Task requirements: Copy out all the lines in the records that include the word "jaar".

Entries provided:
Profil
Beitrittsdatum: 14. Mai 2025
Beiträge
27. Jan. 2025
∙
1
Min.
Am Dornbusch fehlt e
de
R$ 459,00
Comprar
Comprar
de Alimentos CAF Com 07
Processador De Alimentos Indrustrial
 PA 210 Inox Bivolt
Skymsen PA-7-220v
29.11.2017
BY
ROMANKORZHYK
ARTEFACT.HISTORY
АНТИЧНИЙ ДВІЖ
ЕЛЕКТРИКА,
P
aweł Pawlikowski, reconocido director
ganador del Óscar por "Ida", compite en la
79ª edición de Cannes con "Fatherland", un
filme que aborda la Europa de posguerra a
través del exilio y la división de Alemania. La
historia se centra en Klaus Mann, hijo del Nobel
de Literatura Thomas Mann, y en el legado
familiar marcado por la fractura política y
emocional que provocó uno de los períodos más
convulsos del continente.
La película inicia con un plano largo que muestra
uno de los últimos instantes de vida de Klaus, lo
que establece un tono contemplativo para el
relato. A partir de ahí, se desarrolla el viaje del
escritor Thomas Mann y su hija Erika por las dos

* * *

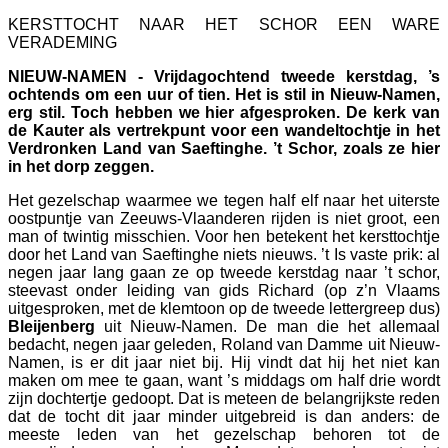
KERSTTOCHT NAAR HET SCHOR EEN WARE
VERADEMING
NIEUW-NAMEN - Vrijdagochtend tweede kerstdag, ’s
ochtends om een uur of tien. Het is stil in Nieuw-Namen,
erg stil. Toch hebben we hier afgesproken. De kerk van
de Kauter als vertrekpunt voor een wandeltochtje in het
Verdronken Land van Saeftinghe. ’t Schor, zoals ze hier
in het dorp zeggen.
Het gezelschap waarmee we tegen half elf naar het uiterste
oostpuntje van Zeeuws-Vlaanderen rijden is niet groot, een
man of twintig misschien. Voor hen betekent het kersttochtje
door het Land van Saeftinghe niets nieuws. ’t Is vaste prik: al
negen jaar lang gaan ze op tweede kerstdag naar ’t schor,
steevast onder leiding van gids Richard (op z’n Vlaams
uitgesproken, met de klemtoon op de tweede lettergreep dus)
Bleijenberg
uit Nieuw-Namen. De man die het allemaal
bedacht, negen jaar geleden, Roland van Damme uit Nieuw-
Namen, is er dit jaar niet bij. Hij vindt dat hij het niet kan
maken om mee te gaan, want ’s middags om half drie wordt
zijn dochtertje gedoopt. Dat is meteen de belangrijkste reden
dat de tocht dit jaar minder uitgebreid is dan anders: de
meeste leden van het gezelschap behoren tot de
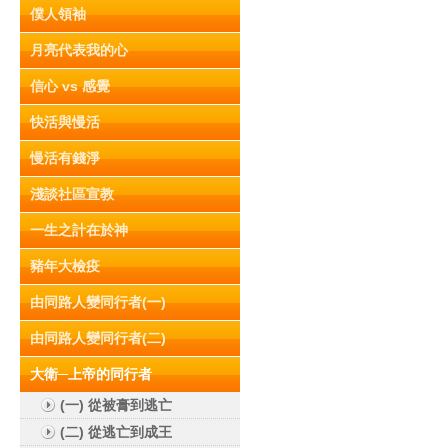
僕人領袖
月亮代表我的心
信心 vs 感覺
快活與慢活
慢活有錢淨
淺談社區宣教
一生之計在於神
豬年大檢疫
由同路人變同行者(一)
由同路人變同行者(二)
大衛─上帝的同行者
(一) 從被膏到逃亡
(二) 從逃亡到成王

Worked solution:
negen jaar lang gaan ze op tweede kerstdag naar ’t schor,
bedacht, negen jaar geleden, Roland van Damme uit Nieuw-
Namen, is er dit jaar niet bij. Hij vindt dat hij het niet kan
dat de tocht dit jaar minder uitgebreid is dan anders: de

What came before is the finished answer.